Под навесом гоготали утки, от хлева тянуло теплым, непривычным теперь запахом навоза, в нашем поселке давно не держали коров, говорили — кормов нет. Застекленная веранда была вся завалена яблоками, антоновкой. По узкой протоптанной среди этого изобилия тропочке я прошла к двери. Со стен веранды на меня весело, грустно и отрешенно смотрела шаликовская родня. В одной раме и младенцы, и гробы, и моряки в бескозырках, и сельские красавицы в свадебных платьях.

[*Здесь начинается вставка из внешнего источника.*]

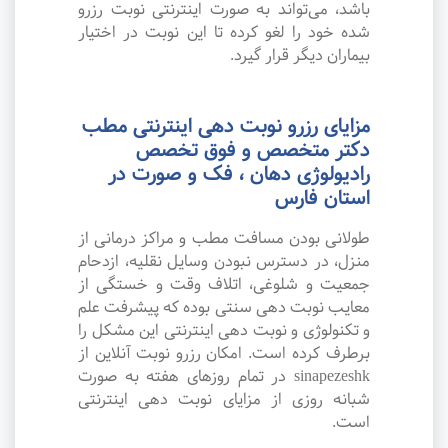
باشد، می‌تواند به صورت اینترنتی نوبت رزرو
شده خود را لغو کرده تا این نوبت در اختیار
بیماران دیگر قرار گیرد.
مزایای رزرو نوبت دهی اینترنتی مطب
دکتر متخصص و فوق تخصص
رادیولوژی دهان ، فک و صورت در
استان فارس
طولانی بودن مسافت مطب و مراکز درمانی از
منزل، در دسترس نبودن وسایل نقلیه، ازدحام
جمعیت و شلوغی، اتلاف وقت و خستگی از
معایب نوبت دهی سنتی بوده که پیشرفت علم
و تکنولوژی و نوبت دهی اینترنتی این مشکل را
برطرف کرده است. امکان رزرو نوبت آنلاین از
sinapezeshk در تمام روزهای هفته به صورت
شبانه روزی از مزایای نوبت دهی اینترنتی
است.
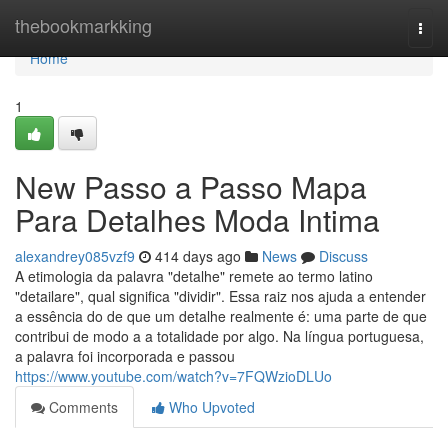
Home
thebookmarkking
Togg
navi
Home
1
New Passo a Passo Mapa
Para Detalhes Moda Intima
alexandrey085vzf9
414 days ago
News
Discuss
A etimologia da palavra "detalhe" remete ao termo latino
"detailare", qual significa "dividir". Essa raiz nos ajuda a entender
a essência do de que um detalhe realmente é: uma parte de que
contribui de modo a a totalidade por algo. Na língua portuguesa,
a palavra foi incorporada e passou
https://www.youtube.com/watch?v=7FQWzioDLUo
Comments
Who Upvoted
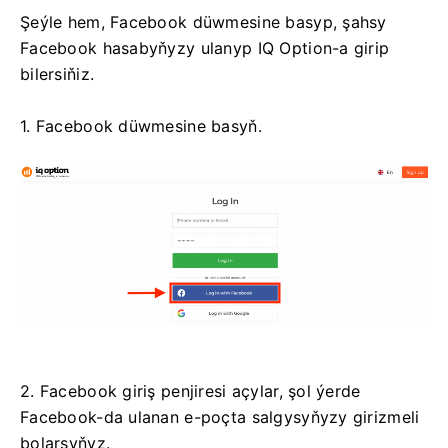
Şeýle hem, Facebook düwmesine basyp, şahsy
Facebook hasabyňyzy ulanyp IQ Option-a girip
bilersiňiz.
1. Facebook düwmesine basyň.
2. Facebook giriş penjiresi açylar, şol ýerde
Facebook-da ulanan e-poçta salgysyňyzy girizmeli
bolarsyňyz.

Никто не вышел мне навстречу, хотя я прилежно стучала в обитую клеенкой дверь. Потом дернула за ручку — открыто. После свежего запаха антоновки дух жилья показался особенно спертым. Клетушки какие-то, кладовки, заставленные пустыми бутылками, банками, старой посудой, тут же ящики с луком, тряпье какое-то по углам.
Я открыла еще одну дверь. Семья Шаликовых, все трое, сидела за столом. Центром внимания был Васька. Сильно голодный, он с остервенением хлебал суп. При моем появлении разговоры сразу смолкли, все смотрели на меня угрюмо и даже испуганно, словно я застала их на месте преступления. Первой опомнилась мать, вскочила, засуетилась, выставила на середину комнаты стул, обмахнула его краем теплого платка. «Нашелся, сам пришел», — шепнула она мне на ухо.

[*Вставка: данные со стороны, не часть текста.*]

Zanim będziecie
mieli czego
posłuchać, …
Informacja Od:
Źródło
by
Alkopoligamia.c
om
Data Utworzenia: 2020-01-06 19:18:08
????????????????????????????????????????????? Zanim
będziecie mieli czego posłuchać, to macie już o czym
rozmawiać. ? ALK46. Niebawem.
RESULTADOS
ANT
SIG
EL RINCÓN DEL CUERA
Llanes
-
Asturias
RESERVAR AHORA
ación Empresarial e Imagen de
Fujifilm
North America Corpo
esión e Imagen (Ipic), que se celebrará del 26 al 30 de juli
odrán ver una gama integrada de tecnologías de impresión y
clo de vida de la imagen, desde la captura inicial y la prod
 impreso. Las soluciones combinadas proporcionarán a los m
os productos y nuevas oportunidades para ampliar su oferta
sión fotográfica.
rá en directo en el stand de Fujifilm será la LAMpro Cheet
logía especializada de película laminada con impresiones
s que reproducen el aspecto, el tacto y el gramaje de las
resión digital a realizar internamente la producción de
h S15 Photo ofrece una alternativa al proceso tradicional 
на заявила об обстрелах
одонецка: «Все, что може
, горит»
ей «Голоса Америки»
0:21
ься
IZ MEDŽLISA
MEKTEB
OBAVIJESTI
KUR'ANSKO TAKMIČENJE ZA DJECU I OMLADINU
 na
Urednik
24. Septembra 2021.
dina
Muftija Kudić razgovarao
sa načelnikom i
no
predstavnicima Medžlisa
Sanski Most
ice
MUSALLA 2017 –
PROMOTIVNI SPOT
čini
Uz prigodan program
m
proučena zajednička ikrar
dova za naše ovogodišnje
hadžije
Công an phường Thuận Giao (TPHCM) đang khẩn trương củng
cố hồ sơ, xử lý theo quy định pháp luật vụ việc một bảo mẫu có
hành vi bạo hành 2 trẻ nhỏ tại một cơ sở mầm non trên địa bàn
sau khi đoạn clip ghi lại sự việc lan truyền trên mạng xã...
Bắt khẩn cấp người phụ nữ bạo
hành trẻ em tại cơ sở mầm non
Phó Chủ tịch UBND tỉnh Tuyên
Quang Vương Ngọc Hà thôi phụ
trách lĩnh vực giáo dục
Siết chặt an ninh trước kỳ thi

Вася довольно холодно буркнул «здрасте» и опять заработал ложкой с механической размерностью. Видно, он был оповещен о моем приходе, ничего хорошего от него не ждал и уже выработал свою линию поведения. Как скоро выяснилось, его линия состояла в том, чтобы ни на какие мои вопросы не отвечать, а только супиться, вздыхать и морщиться брезгливо. Я никогда не видела такой гримасы у него в школе, там он был беспечный и обаятельный двоечник, там ему море было по колено, а дома он словно стал старше на несколько лет.

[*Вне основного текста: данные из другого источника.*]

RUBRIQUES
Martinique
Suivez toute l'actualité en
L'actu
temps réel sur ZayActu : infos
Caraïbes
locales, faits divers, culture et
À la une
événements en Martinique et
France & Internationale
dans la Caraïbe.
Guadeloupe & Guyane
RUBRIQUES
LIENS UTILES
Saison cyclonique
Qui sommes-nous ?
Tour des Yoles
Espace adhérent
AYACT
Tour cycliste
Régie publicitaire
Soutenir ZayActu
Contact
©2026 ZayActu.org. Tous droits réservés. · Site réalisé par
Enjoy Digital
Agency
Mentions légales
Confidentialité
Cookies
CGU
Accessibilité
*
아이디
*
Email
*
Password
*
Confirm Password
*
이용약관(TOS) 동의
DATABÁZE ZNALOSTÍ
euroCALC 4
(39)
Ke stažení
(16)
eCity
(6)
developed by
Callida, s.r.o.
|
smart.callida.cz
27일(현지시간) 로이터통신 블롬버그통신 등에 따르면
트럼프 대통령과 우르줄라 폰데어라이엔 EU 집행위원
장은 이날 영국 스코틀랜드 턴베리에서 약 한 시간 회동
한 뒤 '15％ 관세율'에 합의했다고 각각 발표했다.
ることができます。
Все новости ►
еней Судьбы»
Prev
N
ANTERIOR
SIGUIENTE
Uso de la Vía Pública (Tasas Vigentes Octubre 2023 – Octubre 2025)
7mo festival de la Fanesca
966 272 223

Папка оказался небритым мрачноватым мужчиной лет пятидесяти с легким ежиком волос, крупным носом и водянистыми глазами, взгляд которых я так и не могла поймать. Участия в разговоре он не принимал, а если я обращалась к нему, поднимал глаза вверх и начинал спешно, как слепец, играющий на баяне, перебирать пуговицы. Связанный из домотканой шерсти жилет залоснился на груди, и я подумала, что он часто вот так теребит пуговицы в поисках непреходящего ответа.